The only thing I will ever be able to do is what I want and right now that is reading, writing, and wasting my time.
I started writing this at 8 in the morning, by the time I post this it will be 9 pm. I
Those things you love can always be the things you love. You are already ahead of the game because you reflect on your life and choices, your preferences and abilities. The job is what you do to make money. I suspect you will also “make it” as a writer. You have the talent and the point of view.

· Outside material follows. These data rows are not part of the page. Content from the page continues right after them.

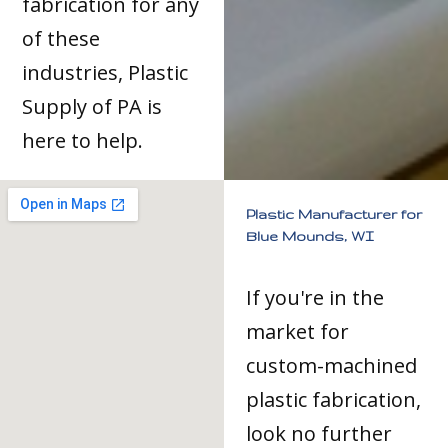
fabrication for any
of these
industries, Plastic
Supply of PA is
here to help.
Plastic Manufacturer for
Blue Mounds, WI
If you're in the
market for
custom-machined
plastic fabrication,
look no further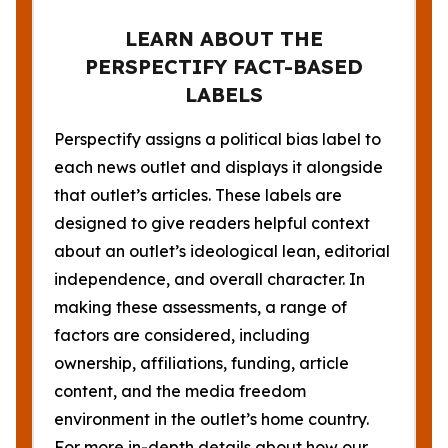
LEARN ABOUT THE
PERSPECTIFY FACT-BASED
LABELS
Perspectify assigns a political bias label to
each news outlet and displays it alongside
that outlet’s articles. These labels are
designed to give readers helpful context
about an outlet’s ideological lean, editorial
independence, and overall character. In
making these assessments, a range of
factors are considered, including
ownership, affiliations, funding, article
content, and the media freedom
environment in the outlet’s home country.
For more in-depth details about how our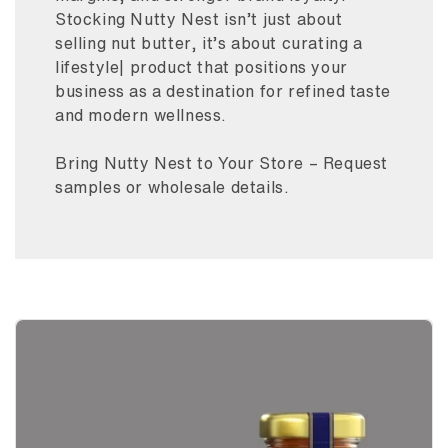
Stocking Nutty Nest isn’t just about
selling nut butter, it’s about curating a
lifestyle| product that positions your
business as a destination for refined taste
and modern wellness.
Bring Nutty Nest to Your Store – Request
samples or wholesale details.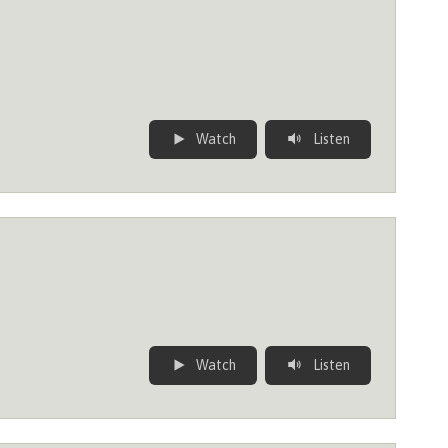
Watch
Listen
Watch
Listen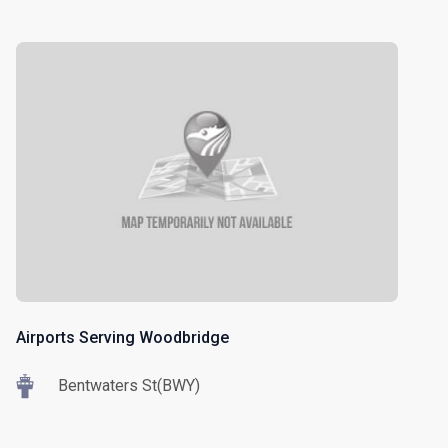
Airports Serving Woodbridge
Bentwaters St(BWY)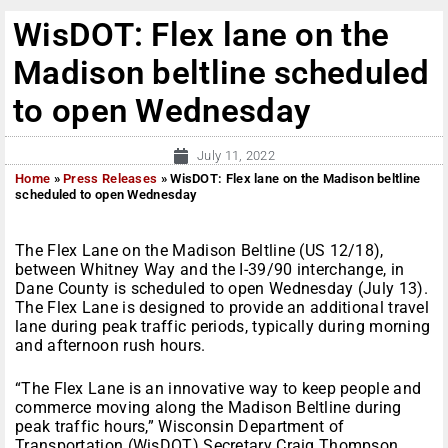
WisDOT: Flex lane on the
Madison beltline scheduled
to open Wednesday
July 11, 2022
Home
»
Press Releases
»
WisDOT: Flex lane on the Madison beltline
scheduled to open Wednesday
The Flex Lane on the Madison Beltline (US 12/18),
between Whitney Way and the I-39/90 interchange, in
Dane County is scheduled to open Wednesday (July 13).
The Flex Lane is designed to provide an additional travel
lane during peak traffic periods, typically during morning
and afternoon rush hours.
“The Flex Lane is an innovative way to keep people and
commerce moving along the Madison Beltline during
peak traffic hours,” Wisconsin Department of
Transportation (WisDOT) Secretary Craig Thompson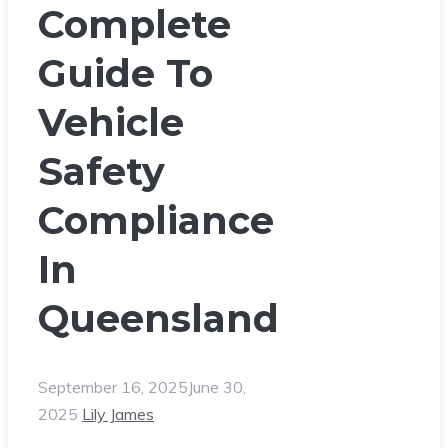
Complete
Guide To
Vehicle
Safety
Compliance
In
Queensland
September 16, 2025
June 30,
2025
Lily James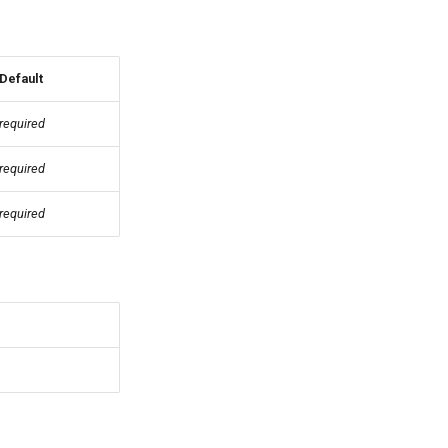
Default
required
required
required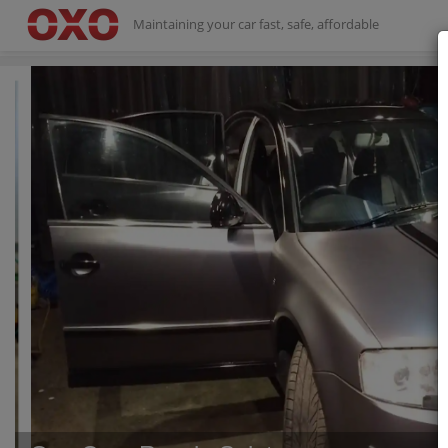
Maintaining your car fast, safe, affordable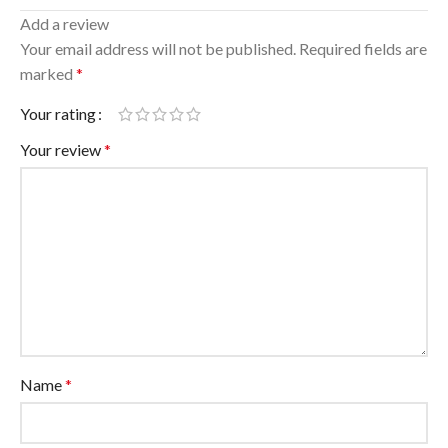
Add a review
Your email address will not be published.
Required fields are
marked
*
Your rating
Your review
*
Name
*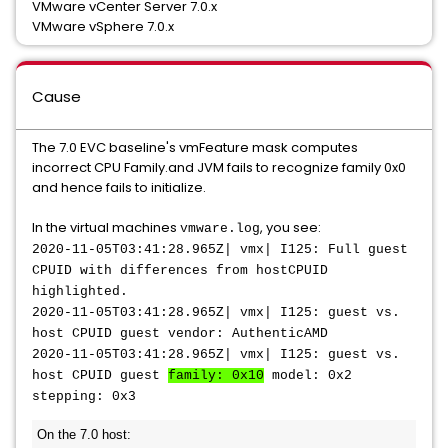
VMware vCenter Server 7.0.x
VMware vSphere 7.0.x
Cause
The 7.0 EVC baseline's vmFeature mask computes
incorrect CPU Family.and JVM fails to recognize family 0x0
and hence fails to initialize.
In the virtual machines
, you see:
vmware.log
2020-11-05T03:41:28.965Z| vmx| I125: Full guest
CPUID with differences from hostCPUID
highlighted.
2020-11-05T03:41:28.965Z| vmx| I125: guest vs.
host CPUID guest vendor: AuthenticAMD
2020-11-05T03:41:28.965Z| vmx| I125: guest vs.
host CPUID guest
family: 0x10
model: 0x2
stepping: 0x3
On the 7.0 host: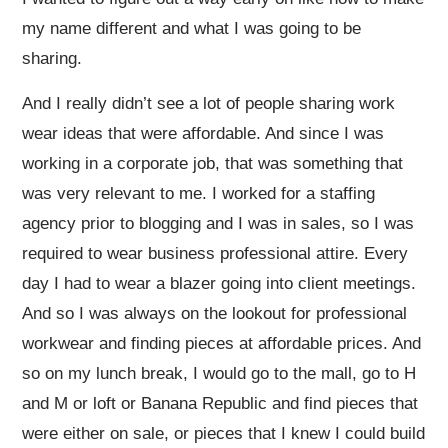
my name different and what I was going to be
sharing.
And I really didn’t see a lot of people sharing work
wear ideas that were affordable. And since I was
working in a corporate job, that was something that
was very relevant to me. I worked for a staffing
agency prior to blogging and I was in sales, so I was
required to wear business professional attire. Every
day I had to wear a blazer going into client meetings.
And so I was always on the lookout for professional
workwear and finding pieces at affordable prices. And
so on my lunch break, I would go to the mall, go to H
and M or loft or Banana Republic and find pieces that
were either on sale, or pieces that I knew I could build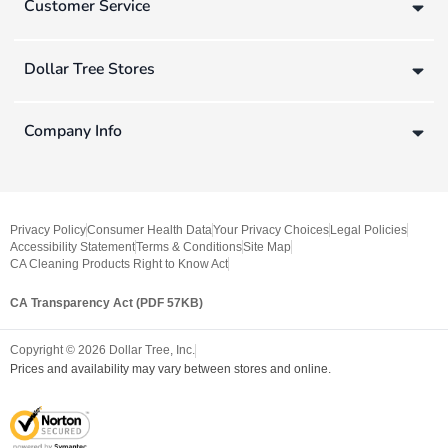
Customer Service
Dollar Tree Stores
Company Info
Privacy Policy
Consumer Health Data
Your Privacy Choices
Legal Policies
Accessibility Statement
Terms & Conditions
Site Map
CA Cleaning Products Right to Know Act
CA Transparency Act (PDF 57KB)
Copyright ©
2026
Dollar Tree, Inc.
Prices and availability may vary between stores and online.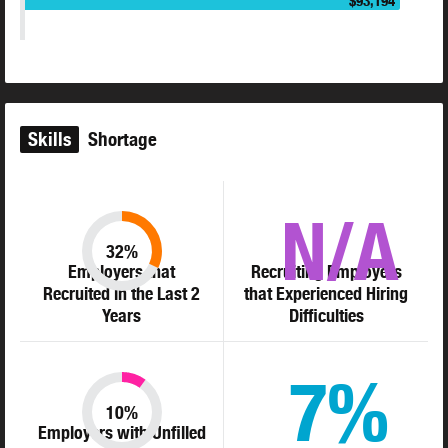
$93,194
Skills
Shortage
N/A
32%
Employers that
Recruiting Employers
Recruited in the Last 2
that Experienced Hiring
Years
Difficulties
7%
10%
Employers with Unfilled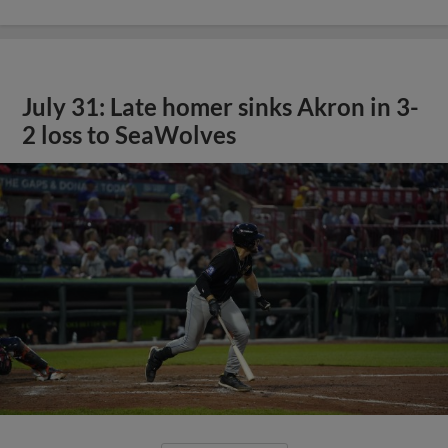
July 31: Late homer sinks Akron in 3-
2 loss to SeaWolves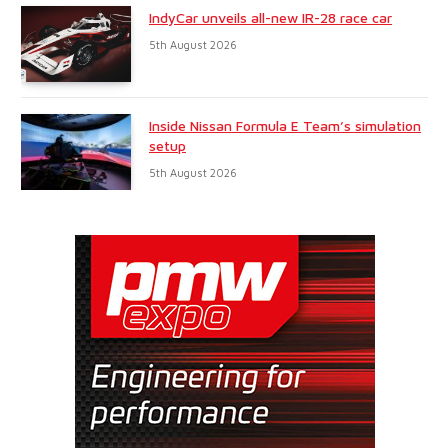
IndyCar unveils all-new IR-28 race car
5th August 2026
Inside Nissan Formula E Team’s simulation
setup
5th August 2026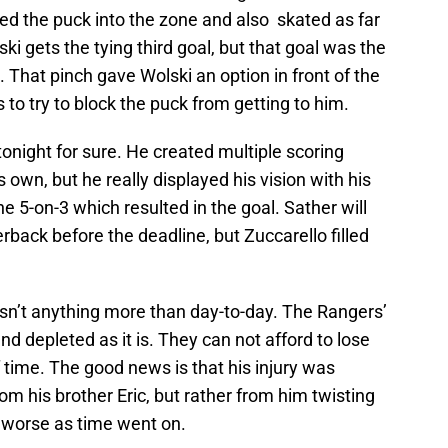
ied the puck into the zone and also skated as far
ki gets the tying third goal, but that goal was the
t. That pinch gave Wolski an option in front of the
 to try to block the puck from getting to him.
tonight for sure. He created multiple scoring
own, but he really displayed his vision with his
e 5-on-3 which resulted in the goal. Sather will
rback before the deadline, but Zuccarello filled
 isn’t anything more than day-to-day. The Rangers’
d depleted as it is. They can not afford to lose
f time. The good news is that his injury was
rom his brother Eric, but rather from him twisting
ot worse as time went on.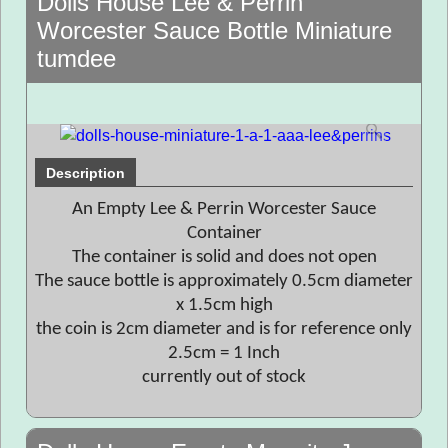
Dolls House Lee & Perrin
Worcester Sauce Bottle Miniature
tumdee
Description
An Empty Lee & Perrin Worcester Sauce
Container
The container is solid and does not open
The sauce bottle is approximately 0.5cm diameter
x 1.5cm high
the coin is 2cm diameter and is for reference only
2.5cm = 1 Inch
currently out of stock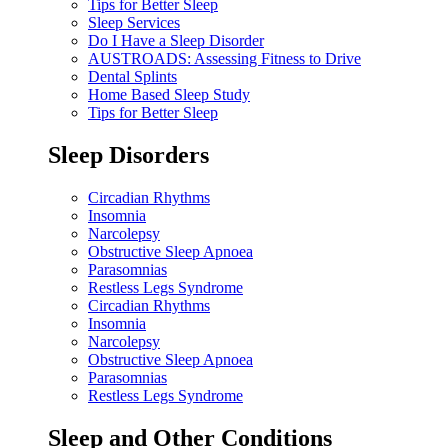
Tips for Better Sleep
Sleep Services
Do I Have a Sleep Disorder
AUSTROADS: Assessing Fitness to Drive
Dental Splints
Home Based Sleep Study
Tips for Better Sleep
Sleep Disorders
Circadian Rhythms
Insomnia
Narcolepsy
Obstructive Sleep Apnoea
Parasomnias
Restless Legs Syndrome
Circadian Rhythms
Insomnia
Narcolepsy
Obstructive Sleep Apnoea
Parasomnias
Restless Legs Syndrome
Sleep and Other Conditions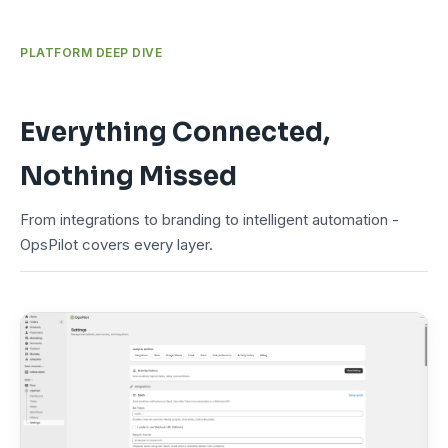
PLATFORM DEEP DIVE
Everything Connected,
Nothing Missed
From integrations to branding to intelligent automation -
OpsPilot covers every layer.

Even I used to think like that- i 'should' be doing this, that, real study under the pressure of getting a real job or doing some thing useful that would lead me to that job. But here's the thing- what even are these so called real jobs? If you take a step back, the people who earn the most- bankers are majorly a bunch of idiots pretending to know what they are doing. If you assume they aren't corrupt, they are really stupid. Most of the Fortune 500 companies sell overpriced stuff or aid in selling overpriced stuff by weaponising our insecurities- lack of attention, belonging and meaning- lack of love. We think we live in a modern advanced society but when you really think about it- the core needs of humans haven't changed at all. We want to buy a nice dress, gets loads of likes of social media, a big house and high status- why? For love. Cause isolation and hyper individualism is suddenly cool. Hyper specialisation is the way to go. Being workoholic and hustling is the only right way to be. All these are the products of Industrialisation, urbanisation and neoliberlaism. We are gaslighted into believing that we are in control, that we are becoming advanced, somehow superior than any other civilisations before us. When at the end of the day, we are more alone then ever, with the constant anxiety of proving ourselves to others and getting trapped in endless debt cycles to sooth these gaping hole of love in our lives. To be someone, do something, carve your name in history is the biggest lie we all have been convinced of. The truth is we are just a blip in time, no matter how much you achieve your will be gone cause history will be gone. What really matters is love. Think of you as a kid, when there was no need to prove anything, when you were loved just for who you were. How happy were you with whatever you did...So what really matters is doing what you love and loving those close to us. Surely, you need to contribute something of value to the society to survive in it. To live a comfortable existence. But that's that. The rest of the time do what you love without feeling guilty for even better try to make a living out of it, not to prove anything to anyone but to enjoy your time and survive at the same time.